Diante da dor dos outros

16/06/2016

Li há poucos dias o livro "Diante da dor dos outros", da Susan Sontag.

O texto se propõe a tentar pensar como nos relacionamos com as representações do sofrimento humano: desde a pintura, forma mais clássica, até a fotografia e vídeo, formas mais recentes. Seu levantamento inclui a cobertura jornalística das guerras, feitas nos últimos 150 anos, além do esforço de registro feito através da pintura ao longo de vários séculos. Além disso, o ensaio procura pensar também nas possíveis significações dos gestos de quem retrata e de quem visualiza essa produção.

Por exemplo: algumas fotos que procuram sensibilizar o público, são alteradas, isto é, são manipuladas para adquirirem uma carga mais dramática ou mais 'artística', podendo tender tanto a querer 'chocar' como a 'suavizar' o efeito sobre o público. Algumas dessas fotos são elucidadas no texto.

É interessante ler a Susan Sontag: o texto é escrito de forma tão simples ao mesmo tempo em que é profundo e sereno quanto às implicações.

Não posso deixar de notar uma curiosidade: li o livro com a internet ao lado e, em 30 segundos, tenho acesso a todas as referências que ela cita: Goya, Capa, os fotógrafos das guerras da África, do Vietnam, as imagens do ataque ao World Trade Center, a guerra de Sarajevo, do Afeganistão, Iraque, etc.

Como ela mesma reconhece, é impossível julgar o que se passa do lado de quem vê as imagens (haveria de se refletir caso-a-caso) e que destino é dado ao efeito do impacto da visão de um semelhante em estado de sofrimento.

Compartilho aqui 3 passagens:

1) Quatro gravuras de Goya, que dedicou 82 desenhos para registrar seu testemunho da guerra entre Espanha e a França de Napoleão entre 1810 e 1820. Cada retrato é acompanhando de uma legenda muito peculiar.


2) O retrato da célebre foto da guerra civil espanhola, feita por Robert Capa, sempre enigmática quanto ao que, de fato, a cena retrata (a leitura principal é a de um soldado no momento em que é baleado). A foto, publicada na Time, tão inédita na cobertura ágil de uma guerra, é veiculada ao lado de um anúncio publicitário que parece querer fazer equivaler as informações dispostas (duas informações para consumo: a morte de um soldado e o anúncio de um produto para cabelos)
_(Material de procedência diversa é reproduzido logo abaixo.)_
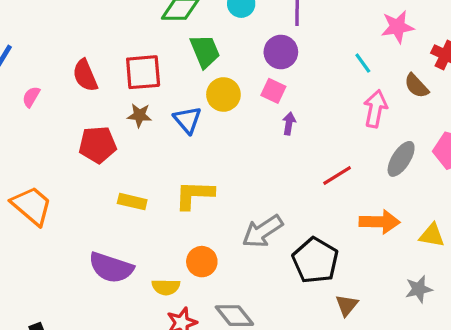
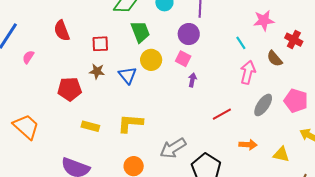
red square: (143, 72) -> (100, 44), size x0.7
red semicircle: (85, 75) -> (62, 31), moved
orange arrow: (380, 222) -> (248, 145), size x0.7

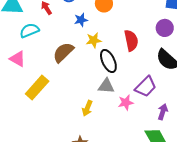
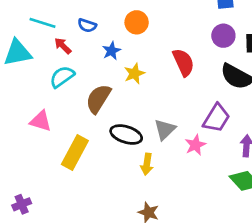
cyan semicircle: (29, 30) -> (62, 77), moved
black ellipse: (108, 61) -> (126, 135), moved, turned -35
gray triangle: (106, 86) -> (165, 129), turned -36

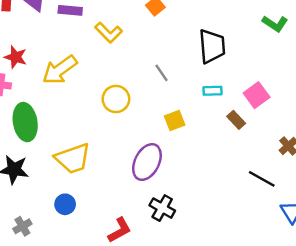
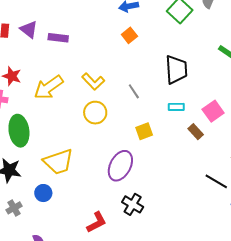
yellow L-shape: (109, 32) -> (93, 82), moved
blue circle: (65, 204) -> (43, 193), moved
gray cross: (22, 226) -> (14, 208), moved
3) A mórbida tradição do regime Khmer Vermelho que, durante os anos 70, fotografou seus milhares de condenados minutos antes de sua execução, para fins 'burocráticos'. A foto que mostro aqui foi a que mais me tocou em toda essa imersão, e não sou capaz de compartilhar em texto o abalo que me produziu.

Tento dizer algo da minha posição: a mim é ainda impossível dar uma resposta que não resvale em uma leitura trágica-cínica sobre a crueldade da nossa espécie, e que ao mesmo tempo não incorra em um espanto de um desavisado que afasta de si o conhecimento da história de atrocidades já cometidas. Reduzir o horror a um apelo de que 'é preciso amar uns aos outros' é, a meu ver, um desrespeito para com a nossa história.

Diante da repetição a perder de vista, dos escravos entregues aos leões para deleite da plateia, os cristãos perseguidos, as mulheres e os hereges queimados vivos na fogueira da Inquisição, o genocídio dos índios, dos armênios, russos, moçambicanos, angolanos, dos paraguaios, os linchamentos dos negros, os judeus dos campos de concentração, os perseguidos das ditaduras latino-americanas, os atos de violência individuais, os homens-bomba e o sem-número de exemplos recentes e contínuos que nos ocupam os noticiários, que responder?

Fico suspenso entre duas negações: dizer 'eu não acredito!', em horror, ou 'para onde estamos indo?' seria se dizer desavisado do reconhecimento de que isto tudo segue acontecendo . Dizer 'é assim mesmo', 'a natureza humana é violenta mesmo', é igualmente inaceitável no que pretende neutralizar o potencial do espanto, da compaixão e da resistência à liquidação do outro.

O que resta de possível exprimir talvez sejam estes pontos silenciosos que vibram, perturbam e reviram o estômago e a garganta: é aquilo que sobrevive à impotência sem desrespeitar a dor do outro. Retorno ao silêncio naquilo que nem texto nem imagens alcançam dizer.